Verhaltenskodex für Lieferanten und Geschäftspartner
Supplier Code of Conduct
1. Einleitung
Die NODU GmbH ist als Importeur, Großhändler und Distributor für elektronische Geräte, Zubehör, Wasserfiltersysteme, Verpackungsmaterialien und Produkte mit Lebensmittelkontakt tätig.
Als Unternehmen, das Produkte in den europäischen Markt bringt, tragen wir eine besondere Verantwortung gegenüber unseren Kunden, Geschäftspartnern, Endanwendern, Mitarbeitenden und Behörden. Diese Verantwortung endet nicht bei NODU selbst, sondern beginnt bereits in der Lieferkette.
Dieser Verhaltenskodex legt die Mindestanforderungen fest, die NODU an alle Lieferanten und Geschäftspartner stellt. Er ist Grundlage für eine vertrauensvolle, langfristige und rechtskonforme Zusammenarbeit.
NODU erwartet von allen Lieferanten und Geschäftspartnern, dass sie diesen Kodex einhalten und die darin beschriebenen Grundsätze auch an ihre eigenen Lieferanten, Subunternehmer und Produktionsstätten weitergeben.
2. Geltungsbereich
Dieser Verhaltenskodex gilt für alle Unternehmen und Personen, die Waren oder Dienstleistungen an die NODU GmbH liefern oder im Auftrag der NODU GmbH handeln.
Dazu gehören insbesondere:
- Hersteller elektronischer Geräte
- Hersteller von Verpackungsmaterialien
- Hersteller von Produkten mit Lebensmittelkontakt
- Hersteller von Wasserfiltern, Pumpen, Schläuchen und Zubehör
- Logistikdienstleister
- Prüf- und Zertifizierungsdienstleister
- Handelsagenturen und Vermittler
- Subunternehmer und verbundene Produktionsstätten
Lieferanten sind verpflichtet, sicherzustellen, dass auch ihre eigenen Unterlieferanten und Subunternehmer die Anforderungen dieses Kodex einhalten.

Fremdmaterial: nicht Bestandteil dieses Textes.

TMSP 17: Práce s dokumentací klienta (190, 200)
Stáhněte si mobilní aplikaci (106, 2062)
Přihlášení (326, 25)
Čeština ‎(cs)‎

3. Einhaltung von Gesetzen und Vorschriften
Lieferanten und Geschäftspartner müssen alle geltenden Gesetze, Vorschriften, Normen und behördlichen Anforderungen einhalten. Dies gilt insbesondere für die Länder, in denen sie produzieren, handeln, lagern, transportieren oder Produkte in Verkehr bringen.
Für Lieferanten der NODU GmbH sind insbesondere folgende Bereiche relevant:
- Produktsicherheit
- CE-Konformität
- Elektrische Sicherheit
- Elektromagnetische Verträglichkeit
- Stoffbeschränkungen, insbesondere RoHS und REACH
- Lebensmittelkontaktmaterialien
- Verpackungsrecht
- Elektro- und Elektronikgerätegesetzgebung
- Zoll- und Importvorschriften
- Arbeitsrecht
- Umweltschutz
- Datenschutz
- Wettbewerbsrecht
- Antikorruptionsrecht
Wenn lokale Gesetze und dieser Verhaltenskodex unterschiedliche Anforderungen stellen, ist grundsätzlich die strengere Anforderung einzuhalten.
4. Produktsicherheit und Qualität
NODU erwartet von allen Lieferanten, dass Produkte sicher, zuverlässig und für den vorgesehenen Einsatzzweck geeignet sind.
Lieferanten müssen geeignete Qualitätsmanagementsysteme, Prüfprozesse und interne Kontrollen unterhalten, um sicherzustellen, dass gelieferte Produkte den vereinbarten Spezifikationen, gesetzlichen Anforderungen und Sicherheitsstandards entsprechen.
Dies umfasst insbesondere:
- Regelmäßige Qualitätskontrollen während der Produktion
- Prüfung von Materialien und Komponenten
- Endkontrolle vor Versand
- Dokumentation von Prüfergebnissen
- Nachvollziehbare Seriennummern, Chargen oder Produktionsdaten
- Sichere Verpackung und Transportfähigkeit
- Sofortige Information bei Qualitätsabweichungen
Produkte dürfen nur dann an NODU geliefert werden, wenn sie den vereinbarten technischen, rechtlichen und qualitativen Anforderungen entsprechen.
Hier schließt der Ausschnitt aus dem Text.